House Subcommittee Hears Testimony on Proposals To Limit Medicaid Asset Transfers
Members of the House Energy and Commerce Subcommittee on Health on Wednesday at a hearing listened to testimony on proposals to limit "Medicaid estate planning," in which individuals transfer assets to qualify for the program, the AP/San Francisco Chronicle reports (Freking, AP/San Francisco Chronicle, 4/27).
Prior to the hearing, committee Chair Joe Barton (R-Texas) sent a letter to states to ask them to document efforts to prevent asset transfers by seniors to family members to "spend down" to qualify for Medicaid nursing home coverage. At the hearing, Congressional Budget Office Director Douglas Holtz-Eakin testified that limits on asset transfers could save Medicaid $2.6 billion over five years (CQ HealthBeat, 4/27).
One proposal to address the issue would extend the period in which states review whether Medicaid applicants have transferred assets from three to five years. A second proposal would increase the amount of time that the federal government can withhold Medicaid eligibility when asset transfers occur.
In addition, some subcommittee members said that they support proposals to encourage seniors to purchase long-term care insurance or use reverse mortgages (AP/San Francisco Chronicle, 4/27). Subcommittee Democrats raised concerns about mandated use of reverse mortgages, and one lobbyist said that some House members support such a proposal, CQ HealthBeat reports.

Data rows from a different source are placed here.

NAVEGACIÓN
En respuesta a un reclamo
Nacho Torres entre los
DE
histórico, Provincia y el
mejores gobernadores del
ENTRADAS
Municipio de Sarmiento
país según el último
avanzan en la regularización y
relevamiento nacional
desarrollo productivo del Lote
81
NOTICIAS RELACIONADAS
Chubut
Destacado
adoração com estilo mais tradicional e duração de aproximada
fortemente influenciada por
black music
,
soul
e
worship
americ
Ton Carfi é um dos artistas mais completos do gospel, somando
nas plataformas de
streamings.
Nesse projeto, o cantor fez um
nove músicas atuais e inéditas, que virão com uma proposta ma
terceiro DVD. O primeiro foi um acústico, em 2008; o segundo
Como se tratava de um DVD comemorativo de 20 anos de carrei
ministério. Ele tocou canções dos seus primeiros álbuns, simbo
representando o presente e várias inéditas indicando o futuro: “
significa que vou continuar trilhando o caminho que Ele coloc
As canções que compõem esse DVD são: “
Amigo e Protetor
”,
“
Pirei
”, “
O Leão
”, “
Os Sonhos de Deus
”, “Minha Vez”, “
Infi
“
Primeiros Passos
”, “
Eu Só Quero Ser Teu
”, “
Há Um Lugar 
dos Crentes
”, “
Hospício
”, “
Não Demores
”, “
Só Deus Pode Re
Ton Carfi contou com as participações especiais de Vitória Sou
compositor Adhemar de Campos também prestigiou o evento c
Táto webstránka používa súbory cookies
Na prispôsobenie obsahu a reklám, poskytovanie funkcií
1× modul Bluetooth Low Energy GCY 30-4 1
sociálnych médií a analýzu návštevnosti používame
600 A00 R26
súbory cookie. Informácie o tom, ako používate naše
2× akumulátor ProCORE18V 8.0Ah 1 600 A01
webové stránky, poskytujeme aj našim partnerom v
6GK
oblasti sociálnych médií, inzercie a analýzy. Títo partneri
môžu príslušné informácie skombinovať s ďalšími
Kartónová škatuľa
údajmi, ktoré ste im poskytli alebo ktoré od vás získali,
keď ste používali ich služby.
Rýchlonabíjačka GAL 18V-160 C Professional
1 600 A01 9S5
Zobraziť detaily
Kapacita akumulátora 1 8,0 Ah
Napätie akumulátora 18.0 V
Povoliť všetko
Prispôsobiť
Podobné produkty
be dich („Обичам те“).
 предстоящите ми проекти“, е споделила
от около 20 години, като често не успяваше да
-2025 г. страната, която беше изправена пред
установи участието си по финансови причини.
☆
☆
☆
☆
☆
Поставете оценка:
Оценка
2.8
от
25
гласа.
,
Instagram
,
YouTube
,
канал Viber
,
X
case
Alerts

However, CMS Administrator Mark McClellan testified that the Bush administration does not support mandated use of reverse mortgages. "We need to encourage people to learn about them -- that's not the same thing as a requirement," McClellan said.
McClellan also discussed an administration proposal that would allow the sale of "partnership" policies in all states. Under such policies, which currently are available in only four states, individuals can retain more assets than Medicaid would allow but must cover more of their long-term care costs. McClellan said, "The program works," adding that "in partnership states, people who purchase the long-term care insurance almost never end up needing Medicaid assistance with long-term care costs."

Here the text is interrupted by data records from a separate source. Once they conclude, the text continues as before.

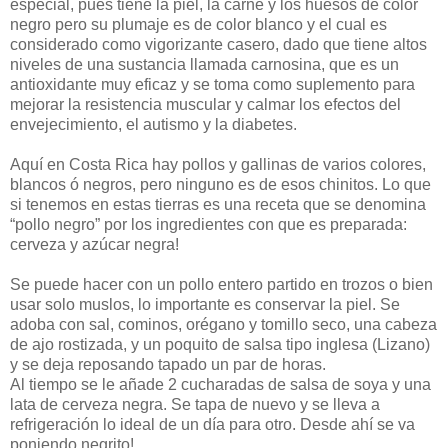
especial, pues tiene la piel, la carne y los huesos de color
negro pero su plumaje es de color blanco y el cual es
considerado como vigorizante casero, dado que tiene altos
niveles de una sustancia llamada carnosina, que es un
antioxidante muy eficaz y se toma como suplemento para
mejorar la resistencia muscular y calmar los efectos del
envejecimiento, el autismo y la diabetes.
Aquí en Costa Rica hay pollos y gallinas de varios colores,
blancos ó negros, pero ninguno es de esos chinitos. Lo que
si tenemos en estas tierras es una receta que se denomina
“pollo negro” por los ingredientes con que es preparada:
cerveza y azúcar negra!
Se puede hacer con un pollo entero partido en trozos o bien
usar solo muslos, lo importante es conservar la piel. Se
adoba con sal, cominos, orégano y tomillo seco, una cabeza
de ajo rostizada, y un poquito de salsa tipo inglesa (Lizano)
y se deja reposando tapado un par de horas.
Al tiempo se le añade 2 cucharadas de salsa de soya y una
lata de cerveza negra. Se tapa de nuevo y se lleva a
refrigeración lo ideal de un día para otro. Desde ahí se va
poniendo negrito!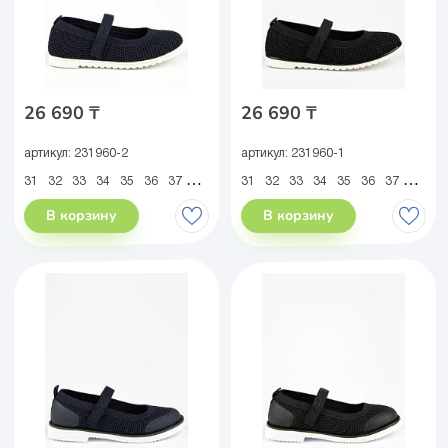
26 690 ₸
26 690 ₸
артикул:
231960-2
артикул:
231960-1
31
32
33
34
35
36
37
38
31
32
33
34
35
36
37
38
В корзину
В корзину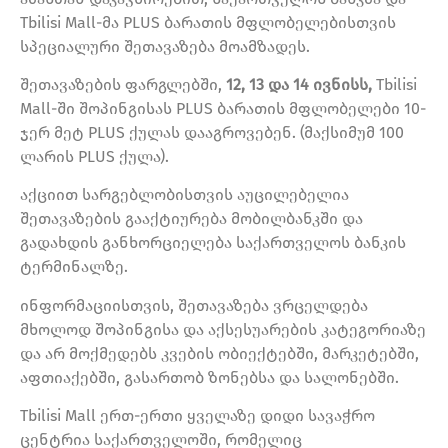
Tbilisi Mall-მა PLUS ბარათის მფლობელებისთვის
სპეციალური შეთავაზება მოამზადეს.
შეთავაზების ფარგლებში,
12, 13 და 14 ივნისს,
Tbilisi
Mall-ში შოპინგისას PLUS ბარათის მფლობელები 10-
ჯერ მეტ PLUS ქულას დააგროვებენ. (მაქსიმუმ 100
ლარის PLUS ქულა).
აქციით სარგებლობისთვის აუცილებელია
შეთავაზების გააქტიურება მობილბანკში და
გადახდის განხორციელება საქართველოს ბანკის
ტერმინალზე.
ინფორმაციისთვის, შეთავაზება ვრცელდება
მხოლოდ შოპინგისა და აქსესუარების კატეგორიაზე
და არ მოქმედებს კვების ობიექტებში, მარკეტებში,
აფთიაქებში, გასართობ ზონებსა და სალონებში.
Tbilisi Mall ერთ-ერთი ყველაზე დიდი სავაჭრო
ცენტრია საქართველოში, რომელიც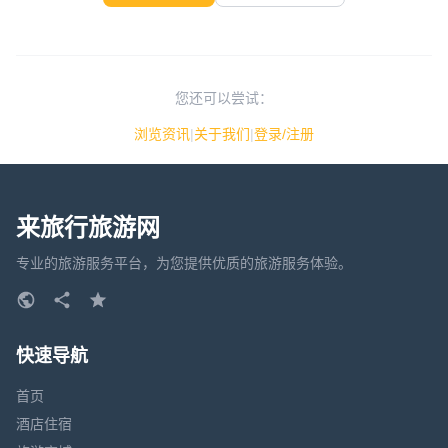
您还可以尝试：
浏览资讯
|
关于我们
|
登录/注册
来旅行旅游网
专业的旅游服务平台，为您提供优质的旅游服务体验。
快速导航
首页
酒店住宿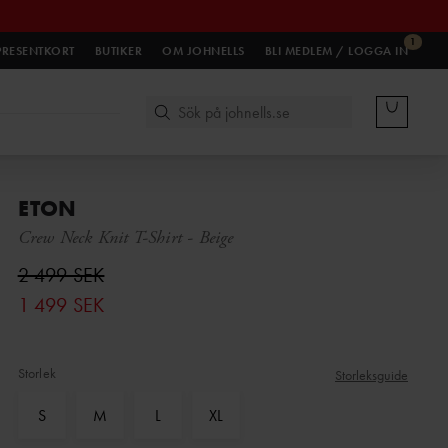
1
PRESENTKORT
BUTIKER
OM JOHNELLS
BLI MEDLEM / LOGGA IN
ETON
Crew Neck Knit T-Shirt
-
Beige
2 499 SEK
1 499 SEK
Storlek
Storleksguide
S
M
L
XL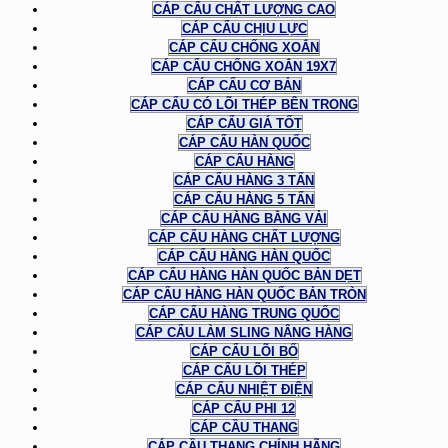
CÁP CẨU CHẤT LƯỢNG CAO
CÁP CẨU CHỊU LỰC
CÁP CẨU CHỐNG XOẮN
CÁP CẨU CHỐNG XOẮN 19X7
CÁP CẨU CƠ BẢN
CÁP CẨU CÓ LÕI THÉP BÊN TRONG
CÁP CẨU GIÁ TỐT
CÁP CẨU HÀN QUỐC
CÁP CẨU HÀNG
CÁP CẨU HÀNG 3 TẤN
CÁP CẨU HÀNG 5 TẤN
CÁP CẨU HÀNG BẰNG VẢI
CÁP CẨU HÀNG CHẤT LƯỢNG
CÁP CẨU HÀNG HÀN QUỐC
CÁP CẨU HÀNG HÀN QUỐC BẢN DẸT
CÁP CẨU HÀNG HÀN QUỐC BẢN TRÒN
CÁP CẨU HÀNG TRUNG QUỐC
CÁP CẨU LÀM SLING NÂNG HÀNG
CÁP CẨU LÕI BỐ
CÁP CẨU LÕI THÉP
CÁP CẨU NHIỆT ĐIỆN
CÁP CẨU PHI 12
CÁP CẦU THANG
CÁP CẦU THANG CHÍNH HÃNG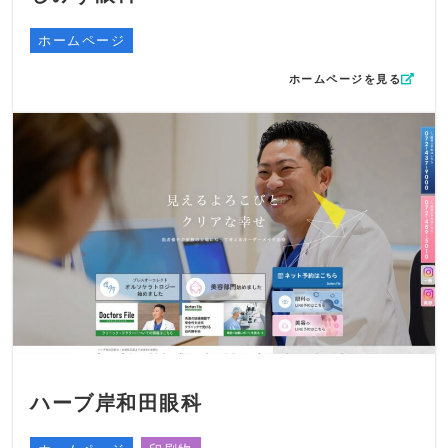
ホームページ
ホームページを見る
ハーブ岸和田眼科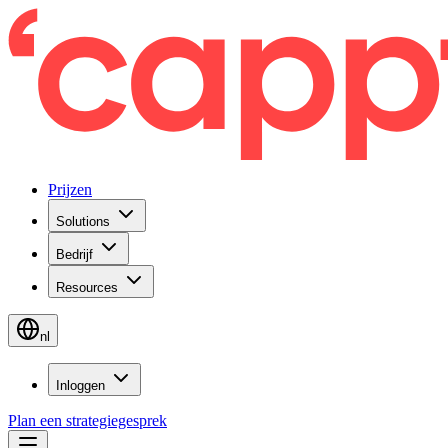
Prijzen
Solutions
Bedrijf
Resources
nl
Inloggen
Plan een strategiegesprek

McClellan also promoted an administration proposal in the fiscal year 2006 federal budget plan that would allocate $1.75 billion over five years for a demonstration program under which more Medicaid beneficiaries could receive care in home- and community-based programs rather than in nursing homes (CQ HealthBeat, 4/27).
Barton said, "We are concerned that some individuals who seek nursing home care under Medicaid may be engaging in certain financial practices -- through their attorney and financial planners -- that are forcing the states and the federal government to absorb the medical costs of individuals for whom Medicaid was never intended to cover."
However, Rep. Sherrod Brown (D-Ohio) said, "Do we really think that today's nursing homes are filled with scheming seniors who are free-riding on the taxpayer's dime? There will always be people who work the system, but most Medicaid beneficiaries do not want to be Medicaid beneficiaries. They have no choice."
Rep. John Dingell (D-Mich.) said, "Long-term care insurance is not appropriate for millions of low- and modest-income families that are already finding it difficult to secure food, shelter, transportation and health care, along with saving for retirement." He added that proposals to encourage individuals to purchase long-term care insurance might "do little to alleviate the weight on public programs today" (AP/San Francisco Chronicle, 4/27).